Bisnis.com, JAKARTA--Pemerintah membuka ruang pengusahaan sistem pengusahaan air minum (SPAM) oleh swasta melalui Peraturan Pemerintah tentang SPAM yang merupakan bagian dari Paket Kebijakan Ekonomi VI.
Menteri Koordinator bidang Perekonomian Darmin Nasution mengungkapkan terdapat kekosongan payung hukum pasca putusan Mahkamah Konstitusi (MK) No.85/PUU-XI/2013 yang mencabut UU No.7/2004 tentang Sumber Daya Air. Pasalnya, Undang-Undang No. 11/1974 tentang Pengairan kembali berlaku dengan enam prinsip batasan yang dirumuskan MK.

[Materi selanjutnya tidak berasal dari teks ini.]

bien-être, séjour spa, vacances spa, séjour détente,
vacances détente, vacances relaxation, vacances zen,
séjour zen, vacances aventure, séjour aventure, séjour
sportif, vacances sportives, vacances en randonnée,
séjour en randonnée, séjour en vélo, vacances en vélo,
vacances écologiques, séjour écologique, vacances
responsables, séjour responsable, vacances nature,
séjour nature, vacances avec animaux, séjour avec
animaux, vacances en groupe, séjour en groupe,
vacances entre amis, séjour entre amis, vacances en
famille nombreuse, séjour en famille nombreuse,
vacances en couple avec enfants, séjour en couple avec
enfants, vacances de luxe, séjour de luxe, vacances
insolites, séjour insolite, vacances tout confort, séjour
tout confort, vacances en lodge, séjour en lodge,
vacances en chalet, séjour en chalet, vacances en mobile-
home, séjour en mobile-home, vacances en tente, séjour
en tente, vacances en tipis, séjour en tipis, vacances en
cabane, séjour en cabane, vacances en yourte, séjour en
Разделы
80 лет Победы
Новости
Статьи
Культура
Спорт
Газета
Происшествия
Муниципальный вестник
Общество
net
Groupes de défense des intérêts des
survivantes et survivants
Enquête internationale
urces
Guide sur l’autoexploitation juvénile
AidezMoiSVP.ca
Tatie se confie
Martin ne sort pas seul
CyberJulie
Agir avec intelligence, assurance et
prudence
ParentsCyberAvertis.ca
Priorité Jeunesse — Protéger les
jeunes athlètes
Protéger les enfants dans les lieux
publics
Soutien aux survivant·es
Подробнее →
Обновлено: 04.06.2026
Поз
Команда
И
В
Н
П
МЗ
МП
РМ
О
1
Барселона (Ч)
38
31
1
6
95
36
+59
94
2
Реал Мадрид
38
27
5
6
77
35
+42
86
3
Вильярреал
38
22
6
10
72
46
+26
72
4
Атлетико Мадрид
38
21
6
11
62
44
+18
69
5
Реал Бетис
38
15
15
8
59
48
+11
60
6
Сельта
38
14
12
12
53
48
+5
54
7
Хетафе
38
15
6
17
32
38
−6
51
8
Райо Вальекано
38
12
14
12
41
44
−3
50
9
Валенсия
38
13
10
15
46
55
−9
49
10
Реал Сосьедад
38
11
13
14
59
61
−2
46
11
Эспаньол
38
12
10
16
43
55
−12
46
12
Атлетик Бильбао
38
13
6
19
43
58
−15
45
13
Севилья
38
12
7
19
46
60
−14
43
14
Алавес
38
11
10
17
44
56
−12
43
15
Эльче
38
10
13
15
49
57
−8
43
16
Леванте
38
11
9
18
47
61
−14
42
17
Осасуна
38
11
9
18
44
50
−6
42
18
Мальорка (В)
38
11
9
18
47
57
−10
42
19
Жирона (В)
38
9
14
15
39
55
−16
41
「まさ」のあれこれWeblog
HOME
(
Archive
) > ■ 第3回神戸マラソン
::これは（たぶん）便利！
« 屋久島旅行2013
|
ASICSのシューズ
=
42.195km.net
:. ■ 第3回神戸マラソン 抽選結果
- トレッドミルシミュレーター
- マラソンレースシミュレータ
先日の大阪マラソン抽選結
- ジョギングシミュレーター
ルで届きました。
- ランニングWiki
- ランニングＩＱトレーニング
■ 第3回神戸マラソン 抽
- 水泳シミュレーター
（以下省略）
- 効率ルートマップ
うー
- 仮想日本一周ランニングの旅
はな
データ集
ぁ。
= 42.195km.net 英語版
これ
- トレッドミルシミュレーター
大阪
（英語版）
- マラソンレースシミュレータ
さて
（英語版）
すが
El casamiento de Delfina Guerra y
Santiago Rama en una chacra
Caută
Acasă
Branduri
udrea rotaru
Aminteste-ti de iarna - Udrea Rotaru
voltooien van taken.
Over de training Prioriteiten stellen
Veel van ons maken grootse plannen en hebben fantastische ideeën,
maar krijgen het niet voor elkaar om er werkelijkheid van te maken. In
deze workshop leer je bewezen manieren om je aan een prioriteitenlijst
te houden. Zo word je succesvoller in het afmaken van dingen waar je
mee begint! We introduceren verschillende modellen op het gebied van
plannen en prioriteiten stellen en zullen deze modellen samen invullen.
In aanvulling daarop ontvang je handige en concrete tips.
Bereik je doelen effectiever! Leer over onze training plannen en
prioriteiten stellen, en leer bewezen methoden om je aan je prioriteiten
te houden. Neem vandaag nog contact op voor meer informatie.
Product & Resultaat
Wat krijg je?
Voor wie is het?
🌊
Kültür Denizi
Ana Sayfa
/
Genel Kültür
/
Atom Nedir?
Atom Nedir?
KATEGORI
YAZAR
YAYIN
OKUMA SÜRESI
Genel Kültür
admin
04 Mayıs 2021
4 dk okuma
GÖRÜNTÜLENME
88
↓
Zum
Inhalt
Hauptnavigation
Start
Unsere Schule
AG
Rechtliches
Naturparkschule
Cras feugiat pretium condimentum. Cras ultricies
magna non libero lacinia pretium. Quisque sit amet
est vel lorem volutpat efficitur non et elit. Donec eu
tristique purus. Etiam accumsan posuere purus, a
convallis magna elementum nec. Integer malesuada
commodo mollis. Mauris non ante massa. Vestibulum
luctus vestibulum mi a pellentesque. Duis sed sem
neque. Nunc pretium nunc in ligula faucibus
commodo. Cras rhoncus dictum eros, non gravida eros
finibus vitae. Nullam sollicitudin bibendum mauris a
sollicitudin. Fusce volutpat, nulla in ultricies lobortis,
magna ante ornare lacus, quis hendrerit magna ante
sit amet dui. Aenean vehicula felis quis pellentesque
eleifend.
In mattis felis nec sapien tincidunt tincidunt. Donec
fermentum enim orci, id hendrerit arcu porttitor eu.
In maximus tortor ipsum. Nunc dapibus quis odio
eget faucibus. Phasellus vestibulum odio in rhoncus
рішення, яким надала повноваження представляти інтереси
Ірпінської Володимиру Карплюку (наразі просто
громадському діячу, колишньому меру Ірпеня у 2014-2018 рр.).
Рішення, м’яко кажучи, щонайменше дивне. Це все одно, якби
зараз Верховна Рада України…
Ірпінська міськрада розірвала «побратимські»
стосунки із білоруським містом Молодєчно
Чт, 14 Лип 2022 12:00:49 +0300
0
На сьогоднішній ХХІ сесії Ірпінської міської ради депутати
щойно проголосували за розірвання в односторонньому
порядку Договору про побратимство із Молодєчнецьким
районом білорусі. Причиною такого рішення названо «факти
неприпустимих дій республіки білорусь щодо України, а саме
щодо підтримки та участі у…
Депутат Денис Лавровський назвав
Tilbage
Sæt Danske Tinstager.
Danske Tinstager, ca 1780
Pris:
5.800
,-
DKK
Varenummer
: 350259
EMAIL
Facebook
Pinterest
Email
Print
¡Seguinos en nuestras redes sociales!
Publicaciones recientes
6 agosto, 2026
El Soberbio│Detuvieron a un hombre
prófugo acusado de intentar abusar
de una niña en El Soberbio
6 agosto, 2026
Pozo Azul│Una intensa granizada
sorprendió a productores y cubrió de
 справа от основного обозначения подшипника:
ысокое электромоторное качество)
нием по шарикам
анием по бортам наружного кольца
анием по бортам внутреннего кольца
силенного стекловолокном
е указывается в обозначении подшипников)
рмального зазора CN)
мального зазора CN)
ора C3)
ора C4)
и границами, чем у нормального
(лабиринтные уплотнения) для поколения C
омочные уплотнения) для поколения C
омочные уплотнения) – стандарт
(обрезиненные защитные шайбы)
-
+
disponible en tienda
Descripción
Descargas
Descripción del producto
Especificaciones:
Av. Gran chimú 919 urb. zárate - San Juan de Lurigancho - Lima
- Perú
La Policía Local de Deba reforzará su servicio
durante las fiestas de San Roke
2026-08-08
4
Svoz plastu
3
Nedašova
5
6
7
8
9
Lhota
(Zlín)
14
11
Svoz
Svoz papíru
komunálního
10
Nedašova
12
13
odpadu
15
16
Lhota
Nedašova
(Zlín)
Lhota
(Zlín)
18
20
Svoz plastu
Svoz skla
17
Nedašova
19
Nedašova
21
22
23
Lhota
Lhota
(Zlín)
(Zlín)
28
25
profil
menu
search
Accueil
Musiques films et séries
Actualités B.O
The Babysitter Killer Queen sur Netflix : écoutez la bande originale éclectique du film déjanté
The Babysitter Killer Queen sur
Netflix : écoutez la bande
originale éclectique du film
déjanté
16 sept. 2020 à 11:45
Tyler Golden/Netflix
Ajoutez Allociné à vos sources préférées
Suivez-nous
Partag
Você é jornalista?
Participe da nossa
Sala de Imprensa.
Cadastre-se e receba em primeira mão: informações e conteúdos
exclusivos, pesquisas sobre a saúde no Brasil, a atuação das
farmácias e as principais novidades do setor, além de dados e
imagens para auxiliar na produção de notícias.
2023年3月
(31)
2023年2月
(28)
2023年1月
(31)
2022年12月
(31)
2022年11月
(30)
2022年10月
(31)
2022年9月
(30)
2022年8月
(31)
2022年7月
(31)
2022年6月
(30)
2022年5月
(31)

Untuk memberikan kepastian di bidang pengusahaan SPAM oleh swasta, pemerintah menyusun rancangan peraturan pemerintah (RPP) tentang SPAM sebagai bagian dari Paket Kebijakan VI yang diumumkan Kamis (6/11) di Kantor Presiden.
Dalam RPP tersebut, pemerintah membuka kesempatan untuk penyelenggaraan SPAM kepada Badan Usaha Milik Negara (BUMN), Badan Usaha Milik Daerah (BUMD), Unit Pelayanan Teknis (UPT)/Unit Pelayanan Teknis Daerah (UPTD), kelompok masyarakat, dan swasta.
Namun, swasta hanya boleh menyelenggarakan SPAM untuk memenuhi kebutuhan sendiri. Itupun harus mengacu pada dua norma utama.
Pertama, investasi swasta harus mencakup kegiatan di Unit Air Baku, Unit Produksi, dan Unit Distribusi. Kedua, pengelolaan SPAM oleh swasta mencakup kegiatan unit air baku dan unit produksi.
"Dua norma tersebut membuka ruang atau kesempatan kepada swasta dengan tetap memastikan bahwa swasta tidak menguasai keseluruhan sub sistem penyelenggaraan SPAM," imbuhnya.
Selanjutnya, RPP SPAM mengatur bahwa BUMN/BUMD dapat melakukan kerjasama dengan swasta dalam pengusahaan SPAM. Syaratnya, BUMN/BUMD memegang Surat Izin Pengambilan Air (SIPA) sebagai bukti kehadiran negara.
Kendati telah menyusun beleid baru, penyelenggaraan SPAM yang dilakukan melalui mekanisme kerjasama antara Pemerintah Daerah, BUMN/BUMD dengan swasta sebelum berlakunya RPP SPAM dinyatakan tetap berlaku sampai berakhirnya perjanjian kerjasama.